Brüller des Tages: Die LINKE protestiert gegen den Besuch von Zoltán Balog auf dem Leipziger Lichtfest

Ich danke dem Leser, der mich auf diesen „Brüller des Tages“ aufmerksam machte:

http://jule.linxxnet.de/index.php/2012/08/einladung-eines-reprasentanten-der-ungarischen-regierung-zum-lichtfest-in-leipzig-ist-ein-affront-gegen-demokratische-werte-und-bewegungen/

Da protestiert eine Stadträtin der LINKEN im Leipziger Stadtrat gegen den Besuch von Minister Zoltán Balog. Und legt mächtig los.

Die Dame hat Balog offenbar noch nie sprechen hören. Vielleicht war die Trillerpfeife zu laut. Ein Hoch auf die „Völkerverständigung“, bei der man Vertreter von EU-Mitgliedstaaten aussperren will…

20 Kommentare zu “Brüller des Tages: Die LINKE protestiert gegen den Besuch von Zoltán Balog auf dem Leipziger Lichtfest

  1. Es ist bedauerlich, dass ausgerechnet Zoltán Balog als Repräsentant der ungarischen Regierung solchen Anfeindungen ausgesetzt. Aber er muss gewusst haben, worauf er sich einlässt, als er das Ministeramt angenommen hat. Wenn er Glück hat, kriegen die Leipziger rechtzeitig mit, dass er zwar für Fidesz im Parlament sitzt, aber gar nicht Mitglied der Partei ist.

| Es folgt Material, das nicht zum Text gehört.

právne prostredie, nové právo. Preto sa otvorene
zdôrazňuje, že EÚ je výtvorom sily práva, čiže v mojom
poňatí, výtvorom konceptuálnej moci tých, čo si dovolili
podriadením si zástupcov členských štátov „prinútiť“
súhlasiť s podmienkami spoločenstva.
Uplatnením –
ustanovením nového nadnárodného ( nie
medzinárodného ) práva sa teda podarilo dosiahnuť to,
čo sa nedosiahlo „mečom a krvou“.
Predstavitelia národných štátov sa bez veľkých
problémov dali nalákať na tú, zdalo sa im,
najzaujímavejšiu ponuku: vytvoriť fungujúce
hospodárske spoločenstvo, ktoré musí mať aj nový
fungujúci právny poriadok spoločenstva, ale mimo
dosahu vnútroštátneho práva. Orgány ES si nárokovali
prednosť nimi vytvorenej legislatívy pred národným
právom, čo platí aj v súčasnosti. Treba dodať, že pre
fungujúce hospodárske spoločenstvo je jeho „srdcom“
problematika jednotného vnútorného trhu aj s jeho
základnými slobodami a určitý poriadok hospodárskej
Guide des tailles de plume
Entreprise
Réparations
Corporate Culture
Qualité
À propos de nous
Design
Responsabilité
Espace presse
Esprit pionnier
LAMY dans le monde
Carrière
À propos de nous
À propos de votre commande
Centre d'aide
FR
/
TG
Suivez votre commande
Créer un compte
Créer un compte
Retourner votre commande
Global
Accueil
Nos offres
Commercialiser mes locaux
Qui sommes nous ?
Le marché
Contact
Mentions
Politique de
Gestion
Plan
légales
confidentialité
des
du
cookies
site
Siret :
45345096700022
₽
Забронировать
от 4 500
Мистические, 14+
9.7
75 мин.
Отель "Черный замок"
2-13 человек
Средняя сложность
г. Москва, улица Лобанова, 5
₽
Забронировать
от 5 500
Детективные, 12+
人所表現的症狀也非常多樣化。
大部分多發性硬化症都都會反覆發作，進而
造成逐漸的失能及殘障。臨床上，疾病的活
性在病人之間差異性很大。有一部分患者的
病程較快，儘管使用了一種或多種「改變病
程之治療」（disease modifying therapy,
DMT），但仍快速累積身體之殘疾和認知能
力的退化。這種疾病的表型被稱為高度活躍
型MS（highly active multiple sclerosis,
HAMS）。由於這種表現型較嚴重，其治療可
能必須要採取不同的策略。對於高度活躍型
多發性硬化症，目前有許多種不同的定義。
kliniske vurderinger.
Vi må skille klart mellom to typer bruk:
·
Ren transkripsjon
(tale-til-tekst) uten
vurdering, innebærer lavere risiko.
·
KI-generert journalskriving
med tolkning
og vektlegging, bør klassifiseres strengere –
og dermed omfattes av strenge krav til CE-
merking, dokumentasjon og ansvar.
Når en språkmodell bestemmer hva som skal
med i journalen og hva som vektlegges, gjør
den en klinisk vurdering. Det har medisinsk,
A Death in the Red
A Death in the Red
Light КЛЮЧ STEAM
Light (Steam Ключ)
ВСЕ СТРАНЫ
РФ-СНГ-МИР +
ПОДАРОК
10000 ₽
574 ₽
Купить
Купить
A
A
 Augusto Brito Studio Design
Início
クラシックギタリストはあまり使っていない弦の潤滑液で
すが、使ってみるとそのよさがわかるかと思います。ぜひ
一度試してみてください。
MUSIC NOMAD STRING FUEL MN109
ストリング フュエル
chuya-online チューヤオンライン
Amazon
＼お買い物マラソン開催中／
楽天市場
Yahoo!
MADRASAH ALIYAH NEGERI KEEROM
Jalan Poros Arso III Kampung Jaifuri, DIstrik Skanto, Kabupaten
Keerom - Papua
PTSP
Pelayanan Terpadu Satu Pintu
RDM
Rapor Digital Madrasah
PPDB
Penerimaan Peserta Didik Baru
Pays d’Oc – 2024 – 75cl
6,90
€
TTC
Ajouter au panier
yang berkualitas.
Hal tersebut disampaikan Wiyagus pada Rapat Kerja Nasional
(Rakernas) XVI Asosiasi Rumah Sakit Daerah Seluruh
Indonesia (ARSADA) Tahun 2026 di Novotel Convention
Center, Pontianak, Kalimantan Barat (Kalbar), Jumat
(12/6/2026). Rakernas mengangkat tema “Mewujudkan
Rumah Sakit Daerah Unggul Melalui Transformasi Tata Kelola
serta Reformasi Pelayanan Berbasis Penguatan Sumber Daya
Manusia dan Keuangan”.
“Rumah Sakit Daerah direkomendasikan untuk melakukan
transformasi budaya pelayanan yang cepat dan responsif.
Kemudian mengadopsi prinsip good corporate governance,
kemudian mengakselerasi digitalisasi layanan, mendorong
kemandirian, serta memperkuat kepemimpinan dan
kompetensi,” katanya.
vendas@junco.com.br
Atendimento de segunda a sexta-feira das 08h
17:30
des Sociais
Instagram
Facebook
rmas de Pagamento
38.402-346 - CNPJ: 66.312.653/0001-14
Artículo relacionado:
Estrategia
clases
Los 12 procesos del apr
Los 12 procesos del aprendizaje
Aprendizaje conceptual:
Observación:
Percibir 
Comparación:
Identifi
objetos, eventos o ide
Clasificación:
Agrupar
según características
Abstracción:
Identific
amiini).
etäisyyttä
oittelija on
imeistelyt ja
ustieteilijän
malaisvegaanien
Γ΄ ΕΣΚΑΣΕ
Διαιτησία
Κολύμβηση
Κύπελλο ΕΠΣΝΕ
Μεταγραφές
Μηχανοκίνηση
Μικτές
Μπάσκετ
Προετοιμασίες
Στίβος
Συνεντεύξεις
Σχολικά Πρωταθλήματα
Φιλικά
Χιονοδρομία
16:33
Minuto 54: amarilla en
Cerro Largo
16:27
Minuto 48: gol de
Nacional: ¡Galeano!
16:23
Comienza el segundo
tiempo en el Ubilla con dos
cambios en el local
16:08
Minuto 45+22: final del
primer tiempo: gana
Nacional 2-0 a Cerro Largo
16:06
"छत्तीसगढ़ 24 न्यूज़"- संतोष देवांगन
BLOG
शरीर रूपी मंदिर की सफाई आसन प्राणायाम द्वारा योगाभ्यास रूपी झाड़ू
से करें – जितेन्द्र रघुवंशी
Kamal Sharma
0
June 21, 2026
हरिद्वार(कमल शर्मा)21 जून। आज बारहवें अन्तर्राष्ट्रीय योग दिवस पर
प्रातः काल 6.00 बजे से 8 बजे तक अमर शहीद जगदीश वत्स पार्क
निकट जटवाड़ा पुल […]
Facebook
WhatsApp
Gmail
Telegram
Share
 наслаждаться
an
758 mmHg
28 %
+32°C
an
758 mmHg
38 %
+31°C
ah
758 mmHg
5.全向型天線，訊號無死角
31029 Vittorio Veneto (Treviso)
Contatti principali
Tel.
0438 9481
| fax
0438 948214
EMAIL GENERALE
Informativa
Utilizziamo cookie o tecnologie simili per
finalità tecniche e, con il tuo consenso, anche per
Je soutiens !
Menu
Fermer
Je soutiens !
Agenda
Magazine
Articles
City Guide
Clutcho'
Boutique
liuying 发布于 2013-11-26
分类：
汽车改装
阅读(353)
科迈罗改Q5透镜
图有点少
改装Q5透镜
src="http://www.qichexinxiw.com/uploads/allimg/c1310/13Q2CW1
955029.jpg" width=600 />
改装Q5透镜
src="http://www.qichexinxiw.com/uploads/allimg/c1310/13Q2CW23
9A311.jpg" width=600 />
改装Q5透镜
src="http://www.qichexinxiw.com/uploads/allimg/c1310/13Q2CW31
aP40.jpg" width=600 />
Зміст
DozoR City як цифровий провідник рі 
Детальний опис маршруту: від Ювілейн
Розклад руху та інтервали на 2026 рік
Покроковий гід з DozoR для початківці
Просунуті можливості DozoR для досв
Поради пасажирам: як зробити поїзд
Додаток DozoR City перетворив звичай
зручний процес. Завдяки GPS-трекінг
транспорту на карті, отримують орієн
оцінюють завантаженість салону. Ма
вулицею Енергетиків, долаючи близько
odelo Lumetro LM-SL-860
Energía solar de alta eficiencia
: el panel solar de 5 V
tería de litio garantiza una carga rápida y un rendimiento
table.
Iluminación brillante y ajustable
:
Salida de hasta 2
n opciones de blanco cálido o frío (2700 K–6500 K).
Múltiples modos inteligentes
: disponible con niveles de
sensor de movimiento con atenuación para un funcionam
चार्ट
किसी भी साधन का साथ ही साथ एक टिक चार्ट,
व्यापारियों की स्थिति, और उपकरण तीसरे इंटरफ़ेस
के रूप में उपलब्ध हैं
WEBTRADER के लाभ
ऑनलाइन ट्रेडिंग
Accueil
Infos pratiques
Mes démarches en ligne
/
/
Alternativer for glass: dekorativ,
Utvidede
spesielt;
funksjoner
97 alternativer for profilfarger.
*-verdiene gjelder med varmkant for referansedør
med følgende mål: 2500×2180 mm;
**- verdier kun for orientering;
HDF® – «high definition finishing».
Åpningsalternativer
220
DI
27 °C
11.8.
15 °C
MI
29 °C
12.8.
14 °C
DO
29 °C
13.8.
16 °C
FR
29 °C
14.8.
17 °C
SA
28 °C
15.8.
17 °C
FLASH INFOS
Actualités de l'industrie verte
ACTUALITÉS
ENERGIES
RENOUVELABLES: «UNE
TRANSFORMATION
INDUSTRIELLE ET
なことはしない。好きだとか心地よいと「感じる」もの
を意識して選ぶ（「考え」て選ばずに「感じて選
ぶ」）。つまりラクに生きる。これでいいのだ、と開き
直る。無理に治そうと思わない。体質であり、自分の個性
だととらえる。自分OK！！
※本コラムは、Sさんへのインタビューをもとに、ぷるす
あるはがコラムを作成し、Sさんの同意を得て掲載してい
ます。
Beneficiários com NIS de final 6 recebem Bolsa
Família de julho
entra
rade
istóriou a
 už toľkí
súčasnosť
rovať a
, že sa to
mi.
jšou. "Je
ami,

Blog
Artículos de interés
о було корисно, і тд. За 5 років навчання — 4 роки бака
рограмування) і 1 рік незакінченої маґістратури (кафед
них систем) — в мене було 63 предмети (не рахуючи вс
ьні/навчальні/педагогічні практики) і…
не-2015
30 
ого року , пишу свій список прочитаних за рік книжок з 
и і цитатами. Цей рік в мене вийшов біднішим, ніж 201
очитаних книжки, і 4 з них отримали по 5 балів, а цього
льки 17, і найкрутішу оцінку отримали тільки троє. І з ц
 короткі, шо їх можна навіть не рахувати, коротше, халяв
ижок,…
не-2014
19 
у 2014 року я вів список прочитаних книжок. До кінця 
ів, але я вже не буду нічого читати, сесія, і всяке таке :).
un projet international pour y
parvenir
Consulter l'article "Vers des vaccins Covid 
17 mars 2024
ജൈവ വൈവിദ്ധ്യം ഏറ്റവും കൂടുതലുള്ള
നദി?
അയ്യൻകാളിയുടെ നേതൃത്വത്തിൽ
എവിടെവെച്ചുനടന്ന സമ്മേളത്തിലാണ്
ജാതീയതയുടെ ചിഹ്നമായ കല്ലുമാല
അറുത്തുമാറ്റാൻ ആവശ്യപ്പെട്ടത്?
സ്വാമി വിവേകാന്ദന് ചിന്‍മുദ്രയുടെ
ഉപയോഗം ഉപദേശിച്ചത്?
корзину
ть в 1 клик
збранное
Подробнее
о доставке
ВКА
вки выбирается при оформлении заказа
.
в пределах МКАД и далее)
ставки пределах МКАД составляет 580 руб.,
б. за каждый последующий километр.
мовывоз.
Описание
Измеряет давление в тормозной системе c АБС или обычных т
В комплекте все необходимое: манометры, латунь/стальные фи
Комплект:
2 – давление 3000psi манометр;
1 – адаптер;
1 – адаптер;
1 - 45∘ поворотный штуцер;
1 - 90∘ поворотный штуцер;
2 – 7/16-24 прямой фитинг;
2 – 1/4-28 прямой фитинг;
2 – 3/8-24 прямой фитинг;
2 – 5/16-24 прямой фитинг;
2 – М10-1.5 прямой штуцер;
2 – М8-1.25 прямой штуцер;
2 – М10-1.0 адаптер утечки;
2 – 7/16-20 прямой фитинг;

    • Ich befürchte, all das, was Sie schreiben, wird die Damen und Herren „linxx“ nicht interessieren. Da geht es um Parolen. Balog entspricht nicht im Entferntesten dem, was man gemeinhin von ungarischen Regierungsvertretern zu wissen glaubt. Ein brillianter Redner mit nahezu perfektem Deutsch, einer, der auf Ausgleich statt auf Konflikt setzt. Kein lauter Mensch, das glatte Gegenteil von einem Lázár. Ich war von seinem Vortrag zur Roma-Politik vor etwa einem Jahr sehr beeindruckt.

  2. Die linksfaschistische SED-PDS-Linke soll einmal das Maul halten. Was bilden die sich die Stasi-Nachfolger bzw -Verharmloser ein, die historisch antidiktatorisch eingestellten Fidesz über Werte in der Demokratie zu belehren?

    • „Historisch antidiktatorisch“ ist ein gutes Stichwort, Hannibal. Ich würde mir wünschen, dass sich Fidesz und Orbán im Besonderen öfter mal an die demokratischen Ideale seiner Jugend erinnerte. Heute schwadroniert er über die „halbasiatische“ Identität der Ungarn und deutet rhetorisch in Richtung einer Art „Entwicklungsdiktatur“. Sie kennen das einschlägige Zitat bestimmt.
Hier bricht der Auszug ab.